It's for the sake of providing a &mut [u8] to the initialized region for callers that cannot work with &mut [MaybeUninit<u8>] for whatever reason, eg if they wanted to use this with a std::io::Read impl. In particlar, Read impls are discouraged but not prohibited from reading the content of the [u8] given to them, so calling them with a [MaybeUninit<u8>] transmuted into a [u8] is not generally safe.

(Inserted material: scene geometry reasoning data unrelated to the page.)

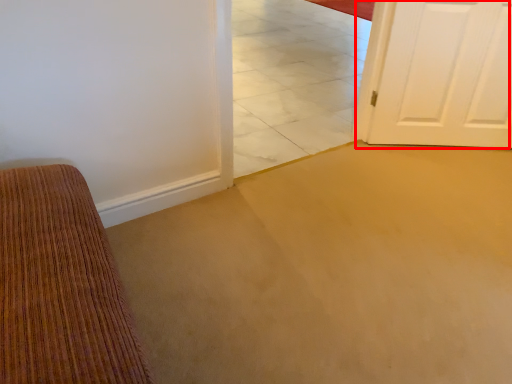 Question: From the image's perspective, considering the relative positions of door (annotated by the red box) and tile in the image provided, where is door (annotated by the red box) located with respect to the staircase?

Choices:
 (A) below
 (B) above

Answer: (B) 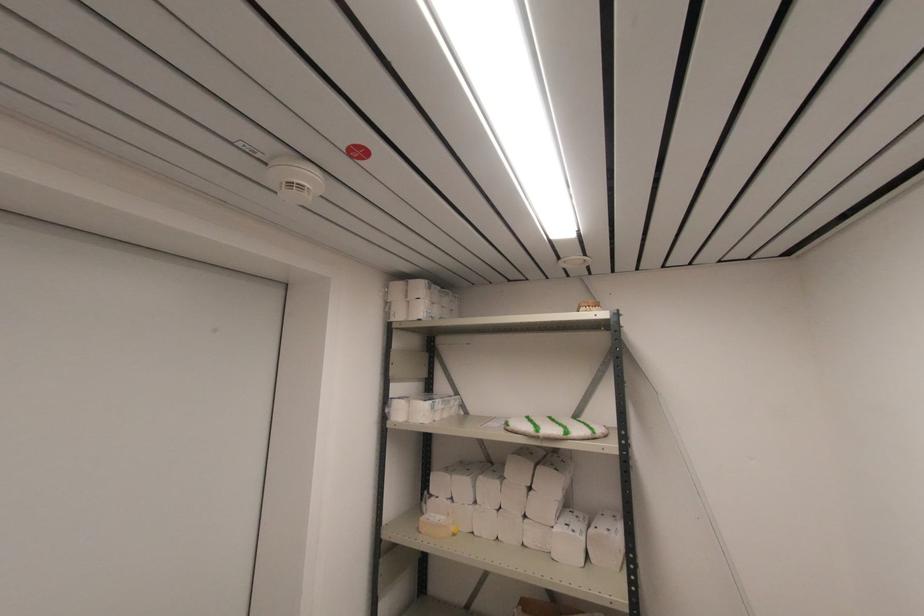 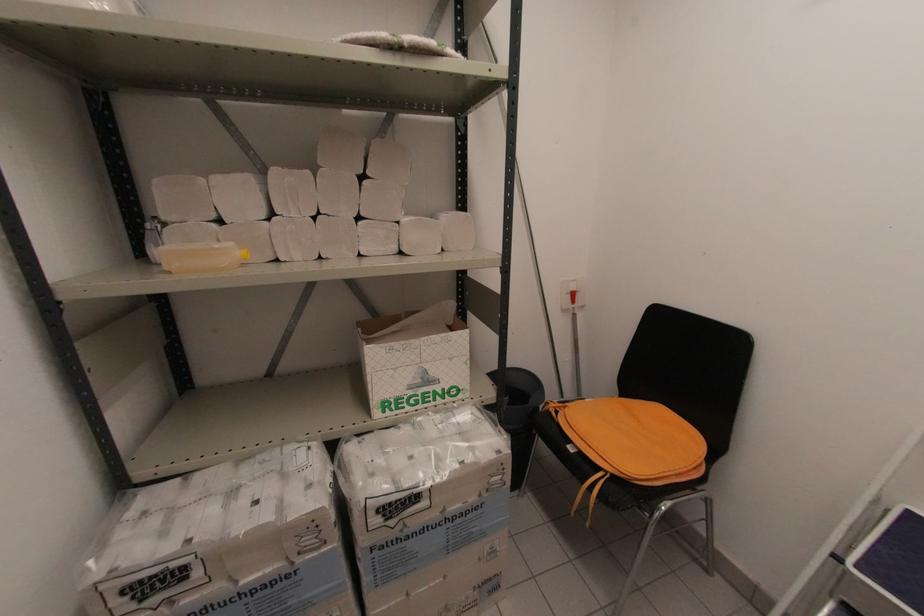 Based on the continuous images, in which direction is the camera rotating?

The camera rotated toward right-down. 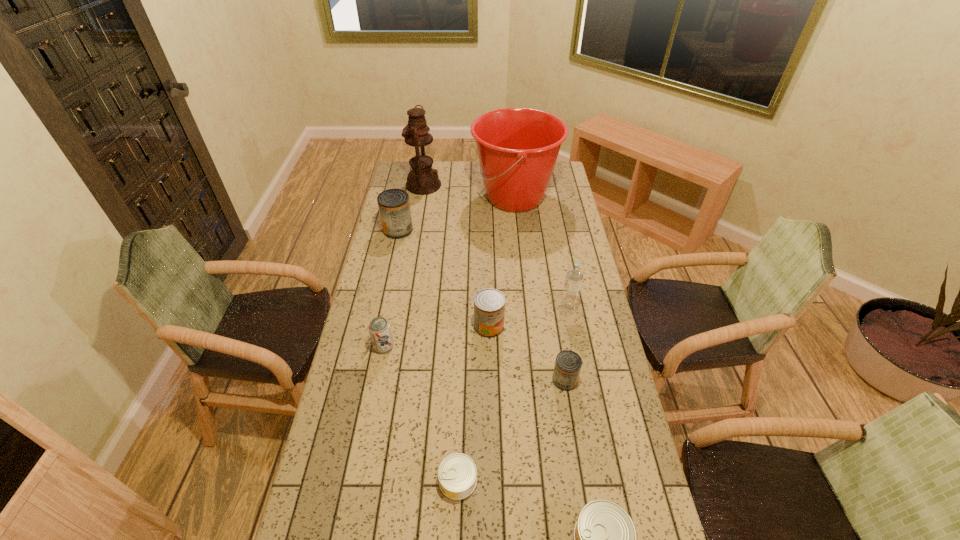 The image size is (960, 540). Identify the location of object that is at the far left corner. (422, 180).

This screenshot has height=540, width=960. Identify the location of object located at the far right corner. (517, 148).

In the image, there is a desktop. Where is `vacant space at the far edge`? vacant space at the far edge is located at coordinates (438, 163).

At what (x,y) coordinates should I click in order to perform the action: click on free region at the left edge of the desktop. Please return your answer as a coordinate pair (x, y). The width and height of the screenshot is (960, 540). Looking at the image, I should click on (388, 394).

In the image, there is a desktop. What are the coordinates of `vacant space at the right edge` in the screenshot? It's located at (590, 484).

In the image, there is a desktop. Identify the location of vacant space at the far left corner. Image resolution: width=960 pixels, height=540 pixels. (400, 179).

Identify the location of vacant space that's between the smaller silver can and the second nearest red can. (473, 403).

Where is `vacant area that lies between the third shortest can and the sixth farthest object`? This screenshot has height=540, width=960. vacant area that lies between the third shortest can and the sixth farthest object is located at coordinates (474, 363).

Find the location of a particular element. free point between the oil lamp and the second tallest can is located at coordinates (456, 255).

This screenshot has height=540, width=960. I want to click on empty space between the sixth farthest object and the tallest can, so click(391, 288). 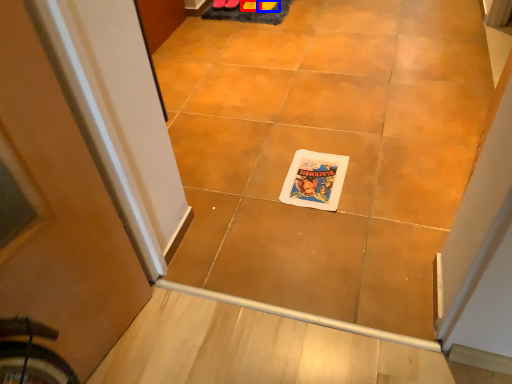 Question: Which of the following is the closest to the observer, footwear (highlighted by a red box) or footwear (highlighted by a blue box)?

Choices:
 (A) footwear
 (B) footwear

Answer: (B) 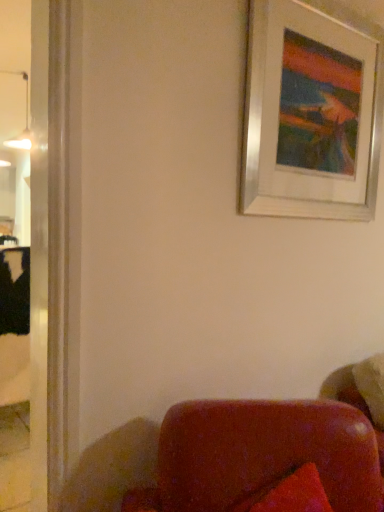 Question: Is silver metallic picture frame at upper right a part of matte white lamp at upper left?

Choices:
 (A) yes
 (B) no

Answer: (B)

Question: From the image's perspective, is matte white lamp at upper left beneath silver metallic picture frame at upper right?

Choices:
 (A) yes
 (B) no

Answer: (B)

Question: Can you confirm if matte white lamp at upper left is positioned to the left of silver metallic picture frame at upper right?

Choices:
 (A) yes
 (B) no

Answer: (A)

Question: Can you confirm if matte white lamp at upper left is positioned to the right of silver metallic picture frame at upper right?

Choices:
 (A) yes
 (B) no

Answer: (B)

Question: Can you confirm if matte white lamp at upper left is bigger than silver metallic picture frame at upper right?

Choices:
 (A) no
 (B) yes

Answer: (A)

Question: Is matte white lamp at upper left oriented away from silver metallic picture frame at upper right?

Choices:
 (A) yes
 (B) no

Answer: (B)

Question: Considering the relative sizes of silver metallic picture frame at upper right and matte white lamp at upper left in the image provided, is silver metallic picture frame at upper right smaller than matte white lamp at upper left?

Choices:
 (A) no
 (B) yes

Answer: (A)

Question: From the image's perspective, does silver metallic picture frame at upper right appear lower than matte white lamp at upper left?

Choices:
 (A) yes
 (B) no

Answer: (A)

Question: Is silver metallic picture frame at upper right not near matte white lamp at upper left?

Choices:
 (A) no
 (B) yes

Answer: (B)

Question: Is silver metallic picture frame at upper right not inside matte white lamp at upper left?

Choices:
 (A) no
 (B) yes

Answer: (B)

Question: Considering the relative positions of silver metallic picture frame at upper right and matte white lamp at upper left in the image provided, is silver metallic picture frame at upper right to the left of matte white lamp at upper left from the viewer's perspective?

Choices:
 (A) yes
 (B) no

Answer: (B)

Question: Could matte white lamp at upper left be considered to be inside silver metallic picture frame at upper right?

Choices:
 (A) yes
 (B) no

Answer: (B)

Question: From their relative heights in the image, would you say silver metallic picture frame at upper right is taller or shorter than matte white lamp at upper left?

Choices:
 (A) short
 (B) tall

Answer: (B)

Ah right, std::io::Read, I didn't think about that. And so it needs to explicitly track the initialized portion because otherwise calling .ensure_init() every time you want to do a read becomes expensive, that makes sense. And presumably this is also why the Buffer trait from this article cannot ever replace BorrowedBuf, because Buffer is not compatible with the Read trait without explicitly initializing the buffer every time (though I suppose it could still be added on top of BorrowedBuf if you add a new method init_len() that returns the length of the already-known-to-be-initialized prefix of parts_mut()).
EDIT: adding init_len() isn't good enough, we'd need an ensure_init() method too that returns a &mut [u8], and with those we could impl Buffer for BorrowedCursor, but if Read::read_buf() took this modified Buffer trait the default impl would be very inefficient when using a &mut [MaybeUninit<u8>] and that becomes a performance footgun.